PEACE-MAKER

The award-winning musical, Miss Saigon, will be staged starting this month in Manila.
Set during the final days of the Vietnam War, Miss Saigon is an epic love story of a young couple — Chris, an American GI, and Kim, a Vietnamese woman — caught in a world at war.
We remember watching this show with wife Gina at the Cultural Center of the Philippines in 1999, when it was first staged in Manila, and earlier, at the West End in London. Indeed, Lea Salonga, who played Kim, was spectacular. She is truly world-class, and a treasure and pride of the Philippines and of Asia.
Miss Saigon brings back memories of our days as a young presidential assistant and economic, and press counselor at the Philippine Embassy in Saigon (now Ho Chi Minh) from 1966 to 1969, during the Vietnam War.

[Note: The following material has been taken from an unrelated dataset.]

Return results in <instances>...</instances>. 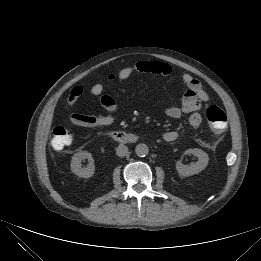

It was in Saigon, in 1967, where we conceived and began the implementation of the historic dollar Remittance Program for the Philippine overseas workers, which rapidly enlarged each year and which now raises more than $37-billion a year for our country.
In Saigon, we had the privilege of befriending Admiral John McCain Sr., US commander in the Pacific, who helped our Armed Forces with the organization of our first Engineering Battalion and whom we invited to Manila. He is the father of the late Sen. John McCain, also a war hero shot down over North Vietnam skies, prisoner of war in Hanoi, and who later ran but missed the presidency of the US.
Later, we also invited and accompanied to Manila the most bemedalled World War II hero in Europe, Gen. Creighton Abrams, later US Commander in Vietnam after whom the US Abrams Tank was named, for he was the celebrated combat officer of the equally famed US General George Patton, the feared and foremost Allied military commander then against the German forces. Abrams later also helped the Philippines with its first Armalite Battalion and engineering equipment for our Philcag troops in Vietnam.
We also had the chance of meeting then UN secretary general U Thant of Burma (now Myanmar), who was credited for helping resolve the Cuban Missile Crisis of 1962 where the nuclear powers, the United States and Soviet Union, led by then President John F. Kennedy and Premier Nikita Krushev, respectively, were in the brink of a collision course, which placed the world under the threat of a nuclear inferno.
It was in Saigon where we crossed paths and became friends with the then young military officials who were with the Philippine Civic Action Group (Philcag) and who would later rise to national prominence – Major Fidel V. Ramos, who became Armed Forces chief, Defense Secretary, and then President of the Philippines; Captains Jose Almonte, who became National Security Adviser under Ramos; Renato de Villa, later Defense chief; psy-war and civic action leader Jose Magno; Thelmo Cunanan, who became a general, and later, a highly-regarded ambassador to Cambodia; and Lieutenants Lisandro Abadia and Arturo Enrile, who later became heads of the Armed Forces.
We first flew to the then South Vietnam capital Saigon (Hanoi was the capital of then North Vietnam) in 1956, as a 19-year-old journalist, to cover the visit of then Vice President Carlos P. Garcia, who was also Secretary of Foreign Affairs, for the Proclamation of the Vietnamese Constitution and the first anniversary of the Vietnam Republic.
We visited the second time in 1959, when we were invited by then President Garcia to join him on his official visit. We remember sailing the Saigon River with President Garcia and the then South Vietnam President Ngo Dinh Diem aboard the Vietnamese leader’s presidential yacht.
The French ruled Vietnam as a colony since the 19th Century, until the defeat of the French army by the North Vietnamese forces in the classic battle of Dien Bien Phu in North Vietnam. The French defeat led to the Geneva Agreement partition of Vietnam at the waist, along the 17th Parallel into North and South.
Later, then South Vietnam President Ngo Dinh Diem and his family were killed by assassins and much later, the North Vietnamese Army and Vietcong guerillas overran the South, defeated the South Vietnamese Army and forced the pullout of some 50,000 American troops, and reunited all of Vietnam in 1975.
In Saigon, where we lived for four years, the Viet Cong routinely blew up bars serving American GIs. We saw dead bodies in the streets of Saigon. We experienced up-close the horrors of wars.
Truly, peace is a universal longing and mankind’s most shared, yet elusive goal. The world needs peace for a long and sustained time and not in intervals. For Asia and the world have a surfeit of war.
We cannot walk away from the pursuit of peace because the alternative — war — is immeasurably costly and makes all of us losers.